7 is a perspective cut away view along the line 7-7 in 6 ,
8th is a cross-sectional view taken along the line 8-8 in FIG 7 ,
9 FIG. 10 is a plan view illustrating a portion of a single-ink ejection chamber in the printhead embodiment of FIG 8th shows in more detail.
10A - 10F are cross-sectional views of the printhead of 8th during different stages of the manufacturing process.

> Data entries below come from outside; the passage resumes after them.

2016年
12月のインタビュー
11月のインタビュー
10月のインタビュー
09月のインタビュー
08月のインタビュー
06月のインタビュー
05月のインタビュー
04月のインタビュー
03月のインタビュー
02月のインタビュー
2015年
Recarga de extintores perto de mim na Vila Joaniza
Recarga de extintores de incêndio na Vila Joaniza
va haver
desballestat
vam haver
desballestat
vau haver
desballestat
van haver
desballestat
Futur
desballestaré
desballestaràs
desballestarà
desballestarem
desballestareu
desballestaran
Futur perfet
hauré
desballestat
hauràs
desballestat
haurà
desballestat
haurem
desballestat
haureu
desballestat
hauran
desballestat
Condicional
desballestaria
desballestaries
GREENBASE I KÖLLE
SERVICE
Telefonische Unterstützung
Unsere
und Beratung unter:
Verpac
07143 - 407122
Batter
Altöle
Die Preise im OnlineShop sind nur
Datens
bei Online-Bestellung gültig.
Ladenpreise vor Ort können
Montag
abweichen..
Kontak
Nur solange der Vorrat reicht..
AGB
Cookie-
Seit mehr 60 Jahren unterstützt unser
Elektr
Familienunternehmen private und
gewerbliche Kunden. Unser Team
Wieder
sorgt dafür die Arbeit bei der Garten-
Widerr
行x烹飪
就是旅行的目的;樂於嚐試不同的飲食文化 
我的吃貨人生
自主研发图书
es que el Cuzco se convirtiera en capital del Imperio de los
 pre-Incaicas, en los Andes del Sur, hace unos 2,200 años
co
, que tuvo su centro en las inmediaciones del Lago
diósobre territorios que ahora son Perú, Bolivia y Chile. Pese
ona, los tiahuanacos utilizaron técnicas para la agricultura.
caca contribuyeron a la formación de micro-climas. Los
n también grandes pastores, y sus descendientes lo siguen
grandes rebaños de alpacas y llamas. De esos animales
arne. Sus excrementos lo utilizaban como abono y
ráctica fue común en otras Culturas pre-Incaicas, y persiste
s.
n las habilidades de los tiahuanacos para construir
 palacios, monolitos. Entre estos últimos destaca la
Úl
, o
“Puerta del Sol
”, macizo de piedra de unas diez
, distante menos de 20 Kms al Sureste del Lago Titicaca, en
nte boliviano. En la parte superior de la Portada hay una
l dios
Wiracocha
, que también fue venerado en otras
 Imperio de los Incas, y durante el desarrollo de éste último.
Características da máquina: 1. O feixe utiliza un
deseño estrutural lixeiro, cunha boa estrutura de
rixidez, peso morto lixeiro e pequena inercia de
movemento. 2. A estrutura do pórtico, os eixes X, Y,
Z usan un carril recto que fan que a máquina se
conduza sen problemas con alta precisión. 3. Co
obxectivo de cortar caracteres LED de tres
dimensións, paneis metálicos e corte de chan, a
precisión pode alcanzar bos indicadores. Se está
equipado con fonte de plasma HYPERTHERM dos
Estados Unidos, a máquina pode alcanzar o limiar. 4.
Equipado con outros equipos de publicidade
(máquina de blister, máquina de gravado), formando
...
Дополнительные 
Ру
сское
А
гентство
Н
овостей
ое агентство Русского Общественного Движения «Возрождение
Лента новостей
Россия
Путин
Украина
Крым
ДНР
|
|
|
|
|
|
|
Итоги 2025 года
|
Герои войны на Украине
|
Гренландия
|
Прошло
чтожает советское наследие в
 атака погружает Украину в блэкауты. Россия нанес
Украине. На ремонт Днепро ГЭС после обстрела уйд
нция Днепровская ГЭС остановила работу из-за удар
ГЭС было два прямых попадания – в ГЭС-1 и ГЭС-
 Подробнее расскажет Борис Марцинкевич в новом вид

11 FIG. 12 is a cross-sectional view of a second alternative embodiment of a printhead. FIG.
12 Fig. 12 is a perspective view of a conventional ink jet printer in which the printheads of the present invention can be installed for printing on a medium.
DESCRIPTION OF THE EMBODIMENTS
1 FIG. 15 is a perspective view of one type of inkjet print cartridge. FIG. 10 which may include the printhead structures of the present invention. The print cartridge 10 from 1 It is designed to contain a significant amount of ink within your body 12 wherein another suitable print cartridge may be constructed to receive the ink from an external ink supply either attached to the printhead or connected to the printhead via a hose.
The ink becomes a printhead 14 delivered. The printhead 14 which will be described in detail later, channels the ink into ink ejection chambers, each chamber containing an ink ejection element. Electrical signals become contacts 16 to individually energize the ink ejection elements to eject an ink droplet through an associated nozzle 18 through it. The structure and operation of conventional print cartridges are well known.
The present invention relates to the printhead portion of a
Print cartridge or a printhead that is permanently in a printer
can be installed and thus independent of the ink delivery system
is that supplies ink to the printhead. The invention is further
from the special printer into which the printhead is incorporated.
2 FIG. 12 is a cross-sectional view of a portion of the printhead of FIG 1 along the line 2-2 in 1 , Although a printhead may have 300 or more nozzles and associated ink ejection chambers, only details of a single ink ejection chamber need to be described in order to understand the invention. It should also be apparent to those skilled in the art that many printheads are formed on a single silicon wafer and then separated from one another using conventional techniques.
In 2 are on a silicon substrate 20 different thin film layers 22 formed, which will be described in detail later. The thin film layers 22 comprise a resistive layer for forming resistors 24 , Other thin film layers perform various functions, for example providing electrical isolation from the substrate 20 Providing a thermally conductive path from the heating resistor elements to the substrate 20 and providing electrical conductors the resistance elements. An electrical conductor 25 leads, as shown, to an end of resistance 24 , A similar leader leads to the other end of the resistance 24 , In an actual implementation, the resistors and conductors in a chamber would be obscured by overlying layers.
Ink feed holes 26 are completely through the thin film layers 22 formed through.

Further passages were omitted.